Giants’ slow start to test manager Bochy
Bruce Bochy is an excellent manager. He demonstrated as much with the San Francisco Giants last autumn. He shepherded a young starting rotation through the postseason. He deployed the right relievers in the right moments. He manipulated his lineup in ways that were occasionally daring and usually effective.
Bochy lost only four postseason games. He won a world title. At times, he made it look easy. But as professional challenges go, the 2010 playoffs have nothing on the 2011 regular season.
The defending world champions are 2-4.
And it gets harder from here.
Madison Bumgarner, who dominated the Texas Rangers in Game 4 of last year’s World Series, couldn’t record an out in the fourth inning against the ordinary San Diego Padres on an ordinary Tuesday. He struggled to locate his pitches. He walked three batters.
He reminded us that he is, after all, a 21-year-old starting pitcher.
But let’s not fret too much about Bumgarner. The Giants’ pitching was, is and will be above average — particularly with the imminent return of closer Brian Wilson.
Bochy’s biggest problems are elsewhere, and his most pressing concern might be keeping his hitters (a) sharp, and (b) happy — not necessarily in that order.
At their best, the Giants have a deep, veteran roster, including reserve players who possess the skill and experience to play every day. At their worst, the Giants have a redundant roster, clogged with one-dimensional, all-or-nothing types who aren’t as athletic as they once were.
Lately, they’ve looked like the latter.
“We have a group of guys here that doesn’t get caught up in where they’re hitting in the lineup, where they’re playing,” Bochy told me over the weekend. “That allows you to stay away from any distractions, or second-guessing, so you can focus on the job you’re trying to get done.”
And yet …
“Believe me, I don’t keep everybody happy,” Bochy added. “There’s always frustration on the club. It’s hard to keep 25 guys happy. They all want to play.”
It’s far too early to theorize that the charming misfits will turn dysfunctional by the All-Star break. I mean, let’s at least wait until after they collect their World Series rings on Saturday.
But the more you watch the Giants, the more oddities you notice.
Aaron Rowand, the highest-paid position player on the team, has started one game this season — and is 4 for 7.
Aubrey Huff is playing right field — and not playing it well — because the Giants believe in Brandon Belt’s long-term potential at first base. (Huff started at first in all but one of San Francisco’s postseason games last year.)
Miguel Tejada batted leadoff on Saturday. Tejada hadn’t done that since 1999.
Mark DeRosa signed with the Giants before last season to be an everyday player, but was injured for most of the season. Now he’s a $6 million utility man — at least as his surgically-repaired left wrist allows.

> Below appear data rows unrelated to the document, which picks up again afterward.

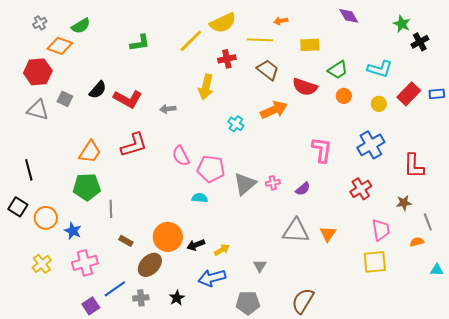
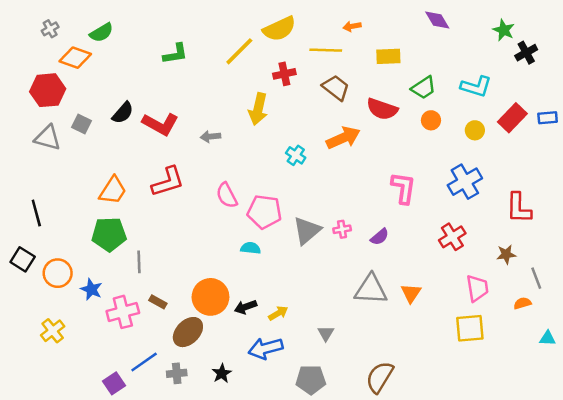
pink cross: (85, 263) -> (123, 312), moved

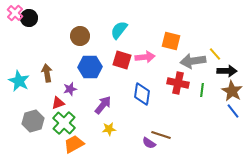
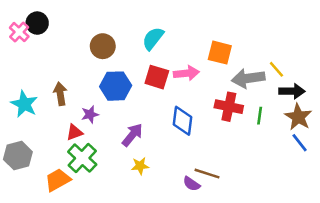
pink cross: (15, 13) -> (19, 32), moved
gray hexagon: (33, 121) -> (18, 156), moved
orange trapezoid: (74, 144) -> (58, 180), moved

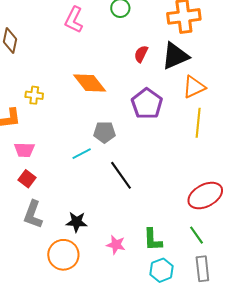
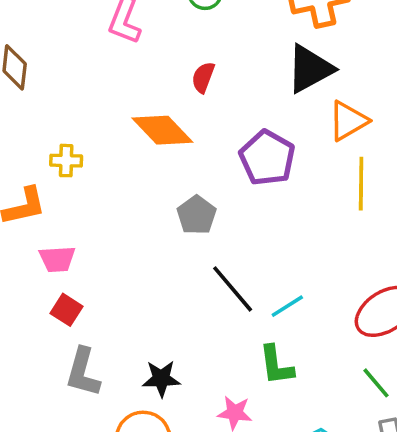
red semicircle: (141, 54) -> (203, 77), moved
gray pentagon: (104, 132) -> (197, 215), turned -30
cyan line: (82, 154) -> (287, 306), moved
green L-shape: (153, 240) -> (276, 365), moved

Pat Burrell lifted the offense when he joined the team last June, but now he’s hitting .143 with two home runs. As a sub-par defender, he must hit for power in order to remain a viable major leaguer.
Pablo Sandoval is lighter and happier. He has regained his swing, but he’s also made a series of damaging miscues at third base.

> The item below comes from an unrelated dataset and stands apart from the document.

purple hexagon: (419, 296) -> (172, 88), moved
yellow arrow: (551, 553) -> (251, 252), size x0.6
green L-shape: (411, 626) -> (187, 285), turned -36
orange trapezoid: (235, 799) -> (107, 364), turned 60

Belt, who looked like a rookie sensation over the weekend at Dodger Stadium, is batting .182.
Ladies and gentlemen: the San Francisco Giants.

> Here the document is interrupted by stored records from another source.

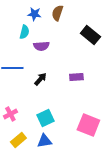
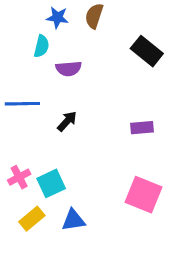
purple rectangle: (76, 77) -> (142, 128), moved
cyan square: (45, 118) -> (51, 183), moved

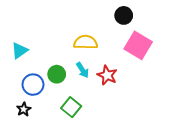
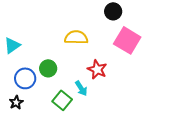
cyan arrow: (82, 70) -> (81, 88), moved

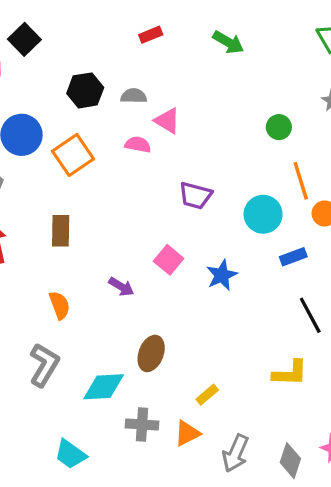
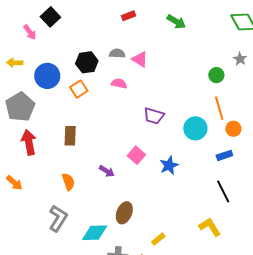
black hexagon: (85, 90) -> (87, 62), moved
pink triangle: (167, 121) -> (140, 59), moved
green circle: (279, 127) -> (216, 75), moved
orange square: (73, 155) -> (79, 89), size x0.7
blue rectangle: (293, 257) -> (224, 155), moved
yellow L-shape: (290, 373) -> (210, 227), turned -125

Maybe this will start making sense once outfielder Cody Ross returns from his strained right calf, which should happen later this month. Ross will reclaim his customary position in right field, enabling Huff to move to a station where he does less ill — perhaps left field, in place of Burrell, or first, at the expense of Belt.
At that point, Bochy will weigh a veteran’s pride against a prospect’s confidence. Not an easy call.
“We have some tough decisions with the lineup we put out every day — who plays, who doesn’t,” Bochy said, speaking generally. “They tell you it’s a good problem, but I feel for some of the guys who aren’t playing as much as they would like.”
In the retelling of the Giants’ run to the 2010 title, it’s easy to forget that Ross, the NLCS MVP, wasn’t even an everyday player until the playoffs began. Jose Guillen (remember him?) was starting in right field. For most of September, Ross waited on updates from Bochy about when he was playing — and when he wasn’t.
“He’s the best in the business when it comes to that,” Ross said. “He’s really good at matching guys up (against the right pitchers). We all trust him. That’s huge.”
World champions, as a general rule, don’t like being told to sit on the bench. But a number of them will receive that message — every day — when they look at the lineup card.
Hailed as a genius in October, Bochy needs to be even more brilliant now. The self-esteem of millionaires can be fickle indeed.